_Assignment:_ Please restate each entry exactly, without skipping any.
══════
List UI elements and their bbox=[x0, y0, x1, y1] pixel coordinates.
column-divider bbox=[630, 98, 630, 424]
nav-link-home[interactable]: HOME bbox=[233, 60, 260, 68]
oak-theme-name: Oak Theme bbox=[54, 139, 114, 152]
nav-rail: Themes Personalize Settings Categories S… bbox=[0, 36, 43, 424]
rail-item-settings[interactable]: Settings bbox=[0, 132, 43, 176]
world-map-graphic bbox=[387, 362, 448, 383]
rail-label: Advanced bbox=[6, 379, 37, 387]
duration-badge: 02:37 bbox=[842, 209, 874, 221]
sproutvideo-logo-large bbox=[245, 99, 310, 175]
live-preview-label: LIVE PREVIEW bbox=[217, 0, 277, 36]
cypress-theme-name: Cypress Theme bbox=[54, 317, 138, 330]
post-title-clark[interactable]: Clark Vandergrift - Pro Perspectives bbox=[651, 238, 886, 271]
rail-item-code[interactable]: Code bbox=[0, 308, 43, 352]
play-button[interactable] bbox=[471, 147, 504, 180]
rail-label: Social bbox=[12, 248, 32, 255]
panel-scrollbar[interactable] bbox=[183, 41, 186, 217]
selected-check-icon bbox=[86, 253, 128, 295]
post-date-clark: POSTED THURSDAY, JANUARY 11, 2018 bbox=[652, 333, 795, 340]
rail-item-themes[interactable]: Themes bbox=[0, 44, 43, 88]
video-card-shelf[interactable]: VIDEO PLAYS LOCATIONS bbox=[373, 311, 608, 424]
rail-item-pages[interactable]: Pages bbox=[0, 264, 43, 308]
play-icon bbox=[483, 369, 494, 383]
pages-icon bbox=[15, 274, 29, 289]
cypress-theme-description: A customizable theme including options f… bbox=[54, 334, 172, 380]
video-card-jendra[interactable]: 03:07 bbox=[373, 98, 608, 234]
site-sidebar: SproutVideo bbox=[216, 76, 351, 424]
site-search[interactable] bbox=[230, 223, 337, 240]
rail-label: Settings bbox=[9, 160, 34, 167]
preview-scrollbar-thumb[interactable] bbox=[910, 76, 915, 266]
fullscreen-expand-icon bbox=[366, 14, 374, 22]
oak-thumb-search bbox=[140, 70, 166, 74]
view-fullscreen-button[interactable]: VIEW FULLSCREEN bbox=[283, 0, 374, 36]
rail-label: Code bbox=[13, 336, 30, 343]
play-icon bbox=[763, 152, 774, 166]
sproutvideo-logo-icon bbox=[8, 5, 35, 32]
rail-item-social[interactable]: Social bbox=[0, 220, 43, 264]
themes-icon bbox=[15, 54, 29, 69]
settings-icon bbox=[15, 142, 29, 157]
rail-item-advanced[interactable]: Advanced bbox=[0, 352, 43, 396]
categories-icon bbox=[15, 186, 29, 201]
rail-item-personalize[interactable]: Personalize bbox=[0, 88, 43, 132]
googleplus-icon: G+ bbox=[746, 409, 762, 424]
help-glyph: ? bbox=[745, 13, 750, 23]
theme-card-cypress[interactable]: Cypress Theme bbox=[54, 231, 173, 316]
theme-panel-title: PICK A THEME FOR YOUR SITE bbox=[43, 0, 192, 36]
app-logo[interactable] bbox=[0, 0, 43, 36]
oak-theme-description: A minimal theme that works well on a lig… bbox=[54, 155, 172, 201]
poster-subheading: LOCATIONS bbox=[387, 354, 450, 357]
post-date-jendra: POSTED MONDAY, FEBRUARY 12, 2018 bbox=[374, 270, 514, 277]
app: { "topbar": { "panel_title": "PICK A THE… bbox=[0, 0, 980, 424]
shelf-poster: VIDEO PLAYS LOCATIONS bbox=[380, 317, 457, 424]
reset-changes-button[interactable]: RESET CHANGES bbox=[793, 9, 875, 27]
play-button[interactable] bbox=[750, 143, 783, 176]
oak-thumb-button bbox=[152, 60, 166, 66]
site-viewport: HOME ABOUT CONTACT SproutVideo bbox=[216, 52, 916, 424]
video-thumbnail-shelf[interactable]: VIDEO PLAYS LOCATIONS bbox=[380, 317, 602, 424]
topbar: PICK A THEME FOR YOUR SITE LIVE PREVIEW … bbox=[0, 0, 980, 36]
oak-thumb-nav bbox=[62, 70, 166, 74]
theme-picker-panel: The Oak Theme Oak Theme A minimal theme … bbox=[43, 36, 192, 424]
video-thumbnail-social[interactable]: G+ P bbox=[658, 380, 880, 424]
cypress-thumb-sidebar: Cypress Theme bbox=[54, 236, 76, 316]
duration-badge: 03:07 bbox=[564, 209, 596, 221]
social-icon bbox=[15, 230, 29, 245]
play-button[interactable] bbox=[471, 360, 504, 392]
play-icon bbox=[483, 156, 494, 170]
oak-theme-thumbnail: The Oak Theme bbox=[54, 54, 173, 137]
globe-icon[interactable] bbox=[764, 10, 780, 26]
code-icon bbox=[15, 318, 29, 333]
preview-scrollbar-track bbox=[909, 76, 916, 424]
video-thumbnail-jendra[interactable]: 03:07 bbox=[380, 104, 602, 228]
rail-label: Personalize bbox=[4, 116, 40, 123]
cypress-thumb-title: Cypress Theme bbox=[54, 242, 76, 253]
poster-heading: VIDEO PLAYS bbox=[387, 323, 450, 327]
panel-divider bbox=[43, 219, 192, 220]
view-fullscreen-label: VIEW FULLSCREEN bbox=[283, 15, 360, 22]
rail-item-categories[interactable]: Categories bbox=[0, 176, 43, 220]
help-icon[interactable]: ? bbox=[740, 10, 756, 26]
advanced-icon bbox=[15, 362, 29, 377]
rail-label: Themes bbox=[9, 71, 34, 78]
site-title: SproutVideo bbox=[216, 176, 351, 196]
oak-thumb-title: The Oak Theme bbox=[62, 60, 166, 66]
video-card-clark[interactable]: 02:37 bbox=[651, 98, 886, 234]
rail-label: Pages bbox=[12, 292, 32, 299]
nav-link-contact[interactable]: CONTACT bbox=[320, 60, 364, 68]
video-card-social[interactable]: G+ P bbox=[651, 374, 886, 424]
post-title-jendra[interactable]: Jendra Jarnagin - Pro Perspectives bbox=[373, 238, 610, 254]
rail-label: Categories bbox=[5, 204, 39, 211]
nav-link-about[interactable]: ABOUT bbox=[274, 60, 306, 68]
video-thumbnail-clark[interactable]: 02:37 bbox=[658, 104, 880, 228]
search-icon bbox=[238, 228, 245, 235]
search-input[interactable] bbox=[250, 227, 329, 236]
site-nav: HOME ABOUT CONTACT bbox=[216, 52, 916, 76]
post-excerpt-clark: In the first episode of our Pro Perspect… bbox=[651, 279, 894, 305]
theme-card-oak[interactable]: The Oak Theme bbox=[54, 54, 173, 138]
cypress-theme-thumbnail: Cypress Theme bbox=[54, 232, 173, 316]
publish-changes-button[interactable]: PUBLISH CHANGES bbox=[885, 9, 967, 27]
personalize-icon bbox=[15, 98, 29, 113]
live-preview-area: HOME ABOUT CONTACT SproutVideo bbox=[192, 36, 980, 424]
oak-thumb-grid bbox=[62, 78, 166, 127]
══════
_Answer box:_
List UI elements and their bbox=[x0, y0, x1, y1] pixel coordinates.
column-divider bbox=[630, 98, 630, 424]
nav-link-home[interactable]: HOME bbox=[233, 60, 260, 68]
oak-theme-name: Oak Theme bbox=[54, 139, 114, 152]
nav-rail: Themes Personalize Settings Categories S… bbox=[0, 36, 43, 424]
rail-item-settings[interactable]: Settings bbox=[0, 132, 43, 176]
world-map-graphic bbox=[387, 362, 448, 383]
rail-label: Advanced bbox=[6, 379, 37, 387]
duration-badge: 02:37 bbox=[842, 209, 874, 221]
sproutvideo-logo-large bbox=[245, 99, 310, 175]
live-preview-label: LIVE PREVIEW bbox=[217, 0, 277, 36]
cypress-theme-name: Cypress Theme bbox=[54, 317, 138, 330]
post-title-clark[interactable]: Clark Vandergrift - Pro Perspectives bbox=[651, 238, 886, 271]
rail-item-code[interactable]: Code bbox=[0, 308, 43, 352]
play-button[interactable] bbox=[471, 147, 504, 180]
rail-label: Social bbox=[12, 248, 32, 255]
panel-scrollbar[interactable] bbox=[183, 41, 186, 217]
selected-check-icon bbox=[86, 253, 128, 295]
post-date-clark: POSTED THURSDAY, JANUARY 11, 2018 bbox=[652, 333, 795, 340]
rail-item-themes[interactable]: Themes bbox=[0, 44, 43, 88]
video-card-shelf[interactable]: VIDEO PLAYS LOCATIONS bbox=[373, 311, 608, 424]
rail-item-pages[interactable]: Pages bbox=[0, 264, 43, 308]
play-icon bbox=[483, 369, 494, 383]
pages-icon bbox=[15, 274, 29, 289]
cypress-theme-description: A customizable theme including options f… bbox=[54, 334, 172, 380]
video-card-jendra[interactable]: 03:07 bbox=[373, 98, 608, 234]
site-sidebar: SproutVideo bbox=[216, 76, 351, 424]
site-search[interactable] bbox=[230, 223, 337, 240]
rail-label: Settings bbox=[9, 160, 34, 167]
preview-scrollbar-thumb[interactable] bbox=[910, 76, 915, 266]
fullscreen-expand-icon bbox=[366, 14, 374, 22]
oak-thumb-search bbox=[140, 70, 166, 74]
view-fullscreen-button[interactable]: VIEW FULLSCREEN bbox=[283, 0, 374, 36]
rail-label: Code bbox=[13, 336, 30, 343]
play-icon bbox=[763, 152, 774, 166]
sproutvideo-logo-icon bbox=[8, 5, 35, 32]
rail-item-social[interactable]: Social bbox=[0, 220, 43, 264]
themes-icon bbox=[15, 54, 29, 69]
settings-icon bbox=[15, 142, 29, 157]
rail-item-advanced[interactable]: Advanced bbox=[0, 352, 43, 396]
categories-icon bbox=[15, 186, 29, 201]
rail-item-personalize[interactable]: Personalize bbox=[0, 88, 43, 132]
googleplus-icon: G+ bbox=[746, 409, 762, 424]
help-glyph: ? bbox=[745, 13, 750, 23]
theme-card-cypress[interactable]: Cypress Theme bbox=[54, 231, 173, 316]
theme-panel-title: PICK A THEME FOR YOUR SITE bbox=[43, 0, 192, 36]
app-logo[interactable] bbox=[0, 0, 43, 36]
oak-theme-description: A minimal theme that works well on a lig… bbox=[54, 155, 172, 201]
poster-subheading: LOCATIONS bbox=[387, 354, 450, 357]
post-date-jendra: POSTED MONDAY, FEBRUARY 12, 2018 bbox=[374, 270, 514, 277]
app: { "topbar": { "panel_title": "PICK A THE… bbox=[0, 0, 980, 424]
shelf-poster: VIDEO PLAYS LOCATIONS bbox=[380, 317, 457, 424]
reset-changes-button[interactable]: RESET CHANGES bbox=[793, 9, 875, 27]
play-button[interactable] bbox=[750, 143, 783, 176]
oak-thumb-button bbox=[152, 60, 166, 66]
site-viewport: HOME ABOUT CONTACT SproutVideo bbox=[216, 52, 916, 424]
video-thumbnail-shelf[interactable]: VIDEO PLAYS LOCATIONS bbox=[380, 317, 602, 424]
topbar: PICK A THEME FOR YOUR SITE LIVE PREVIEW … bbox=[0, 0, 980, 36]
oak-thumb-nav bbox=[62, 70, 166, 74]
theme-picker-panel: The Oak Theme Oak Theme A minimal theme … bbox=[43, 36, 192, 424]
video-thumbnail-social[interactable]: G+ P bbox=[658, 380, 880, 424]
cypress-thumb-sidebar: Cypress Theme bbox=[54, 236, 76, 316]
duration-badge: 03:07 bbox=[564, 209, 596, 221]
social-icon bbox=[15, 230, 29, 245]
play-button[interactable] bbox=[471, 360, 504, 392]
play-icon bbox=[483, 156, 494, 170]
oak-theme-thumbnail: The Oak Theme bbox=[54, 54, 173, 137]
globe-icon[interactable] bbox=[764, 10, 780, 26]
code-icon bbox=[15, 318, 29, 333]
preview-scrollbar-track bbox=[909, 76, 916, 424]
video-thumbnail-jendra[interactable]: 03:07 bbox=[380, 104, 602, 228]
rail-label: Personalize bbox=[4, 116, 40, 123]
cypress-thumb-title: Cypress Theme bbox=[54, 242, 76, 253]
poster-heading: VIDEO PLAYS bbox=[387, 323, 450, 327]
panel-divider bbox=[43, 219, 192, 220]
view-fullscreen-label: VIEW FULLSCREEN bbox=[283, 15, 360, 22]
rail-item-categories[interactable]: Categories bbox=[0, 176, 43, 220]
help-icon[interactable]: ? bbox=[740, 10, 756, 26]
advanced-icon bbox=[15, 362, 29, 377]
rail-label: Themes bbox=[9, 71, 34, 78]
site-title: SproutVideo bbox=[216, 176, 351, 196]
oak-thumb-title: The Oak Theme bbox=[62, 60, 166, 66]
video-card-clark[interactable]: 02:37 bbox=[651, 98, 886, 234]
rail-label: Pages bbox=[12, 292, 32, 299]
nav-link-contact[interactable]: CONTACT bbox=[320, 60, 364, 68]
video-card-social[interactable]: G+ P bbox=[651, 374, 886, 424]
post-title-jendra[interactable]: Jendra Jarnagin - Pro Perspectives bbox=[373, 238, 610, 254]
rail-label: Categories bbox=[5, 204, 39, 211]
nav-link-about[interactable]: ABOUT bbox=[274, 60, 306, 68]
video-thumbnail-clark[interactable]: 02:37 bbox=[658, 104, 880, 228]
search-icon bbox=[238, 228, 245, 235]
search-input[interactable] bbox=[250, 227, 329, 236]
site-nav: HOME ABOUT CONTACT bbox=[216, 52, 916, 76]
post-excerpt-clark: In the first episode of our Pro Perspect… bbox=[651, 279, 894, 305]
theme-card-oak[interactable]: The Oak Theme bbox=[54, 54, 173, 138]
cypress-theme-thumbnail: Cypress Theme bbox=[54, 232, 173, 316]
publish-changes-button[interactable]: PUBLISH CHANGES bbox=[885, 9, 967, 27]
personalize-icon bbox=[15, 98, 29, 113]
live-preview-area: HOME ABOUT CONTACT SproutVideo bbox=[192, 36, 980, 424]
oak-thumb-grid bbox=[62, 78, 166, 127]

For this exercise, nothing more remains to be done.